L’US Air Force travaille sur un drone militaire capable de décoller des USA et d’atteindre l’Europe ou l’Asie en 90 minutes

Lockheed Martin travaille à la conception d’un drone d’observation et de bombardement capable de voler à plus de 7.400 km/h. Depuis les USA, il rejoindrait l’Europe ou l’Asie en une heure et demie. Un projet futuriste qui rappelle d’autres avions datant de la guerre froide, à l’époque où l’armée de Washington ne reculait devant aucune dépense.

Les drones ont la cote dans toutes les armées capables de se les payer, qu’il s’agisse de grands engins ambitieux ou d’objets volants de combat low-cost, voire de drones rôdeurs qui tiennent dans les mains d’un seul soldat. Et les États-Unis restent un des pôles du développement de nouveaux modèles, malgré l’arrivée dans ce secteur de pays tels qu’Israël ou la Turquie. L’avionneur Lockheed Martin planche d’ailleurs pour l’armée américaine sur un tout nouvel engin, capable de voler à plus de 7.400 km/h. En décollant depuis les États-Unis, ce drone pourra atteindre l’Europe en moins de 90 minutes.

Capable d’intervenir partout dans le monde

La société militaro-industrielle américaine n’en est qu’à ses premiers essais de motorisation, mais une telle vitesse et une telle autonomie révolutionneraient le déploiement stratégique des drones américains en permettant de se passer de bases avancées un peu partout dans le monde ou de porte-avions disséminés sur toutes les mers du globe. Ce drone serait destiné à remplir des missions tant de renseignement que de combat ; vu l’autonomie qu’on lui imagine, on peut donc s’attendre à un objet volant des plus volumineux.

Si l’on est encore loin d’un véritable prototype, on sait déjà que ce drone portera le nom de SR-72, signale Futura. Et c’est là sans doute un indice intéressant sur sa future conception, car la similitude avec le fameux SR-71 Blackbird de Lockheed Martin ne saurait être fortuite.

Le Blackbird, un héritage prestigieux

Ce grand volatile noir à la silhouette reconnaissable entre mille était un avion espion utilisé par l’US Air Force de 1968 à 1990. Bardé d’électronique et de capteurs de reconnaissance, il avait pour mission de mener des observations lointaines et à très haute altitude : capable d’évoluer à Mach 3, c’était alors l’avion le plus rapide et son altitude de croisière de 20.000 mètres le mettait hors d’atteinte des missiles. Mais il a été rendu obsolète par l’amélioration de l’observation par satellite. Construit à 32 exemplaires seulement, le Blackbird a servi encore un temps la NASA pour des vols d’essai.

Le Lockheed SR-71 Blackbird.

Deux fois plus vite, dès 2030

Son successeur sans pilote ira donc plus de deux fois plus vite pour réaliser à la fois des missions de renseignement et de bombardement, probablement à l’aide de missiles supersoniques eux aussi. Un engin qui sera donc en théorie capable de frapper un peu partout sur le globe sous un préavis très court, tout en échappant à ses poursuivants grâce à son immense vitesse.

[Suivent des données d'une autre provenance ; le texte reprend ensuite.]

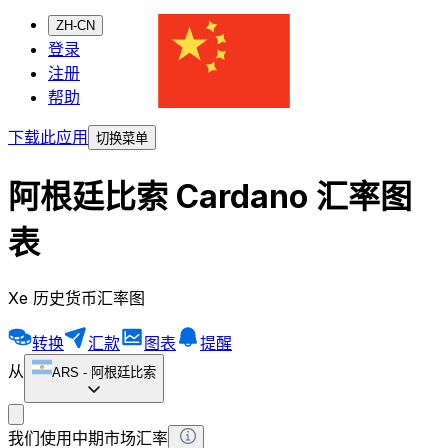
ZH-CN
登录
注册
帮助
下载此应用
切换菜单
阿根廷比索 Cardano 汇率图
表
Xe 历史货币汇率图
转换
汇款
图表
提醒
从
ARS
-
阿根廷比索
我们使用中期市场汇率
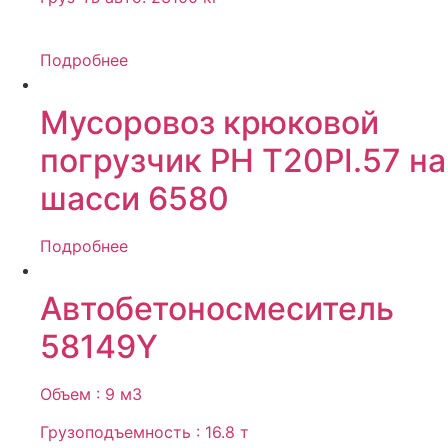
Подробнее
Мусоровоз крюковой
погрузчик РН Т20PI.57 на
шасси 6580
Подробнее
Автобетоносмеситель
58149Y
Объем : 9 м3
Грузоподъемность : 16.8 т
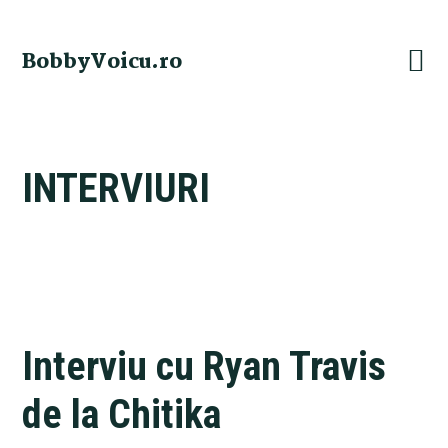
Skip
Skip
Skip
Skip
to
to
to
to
BobbyVoicu.ro
primary
main
primary
footer
navigation
content
sidebar
INTERVIURI
Interviu cu Ryan Travis
de la Chitika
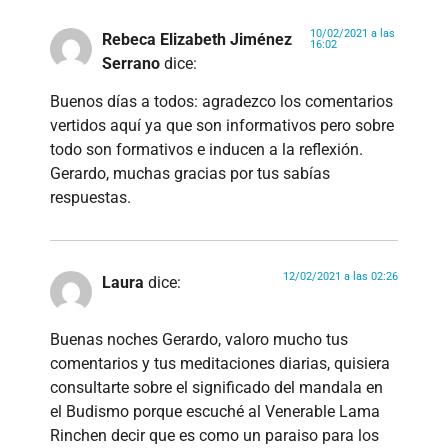
10/02/2021 a las
Rebeca Elizabeth Jiménez
16:02
Serrano
dice:
Buenos días a todos: agradezco los comentarios
vertidos aquí ya que son informativos pero sobre
todo son formativos e inducen a la reflexión.
Gerardo, muchas gracias por tus sabías
respuestas.
12/02/2021 a las 02:26
Laura
dice:
Buenas noches Gerardo, valoro mucho tus
comentarios y tus meditaciones diarias, quisiera
consultarte sobre el significado del mandala en
el Budismo porque escuché al Venerable Lama
Rinchen decir que es como un paraiso para los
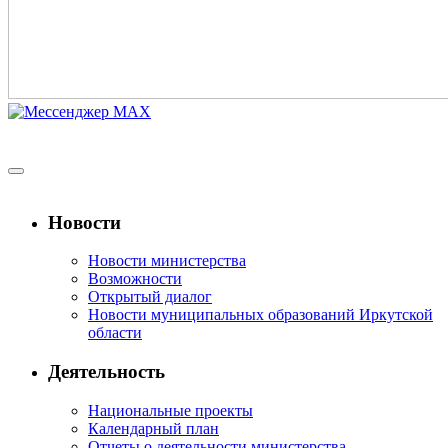
Новости
Новости министерства
Возможности
Открытый диалог
Новости муниципальных образований Иркутской
области
Деятельность
Национальные проекты
Календарный план
Отчеты о деятельности министерства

Un fameux défi technique car, pour atteindre les 7.400 km/h, il devra utiliser deux types de motorisation : des turbines classiques pour le décollage et la mise en croisière, et puis des statoréacteurs pour le vol aux frontières de l’espace. Le drone devra aussi être construit dans des matériaux capables de résister à des accélérations et donc, des températures aussi élevées. Lockheed Martin estime que le SR-72 pourra voler dès 2025 pour une mise en service en 2030.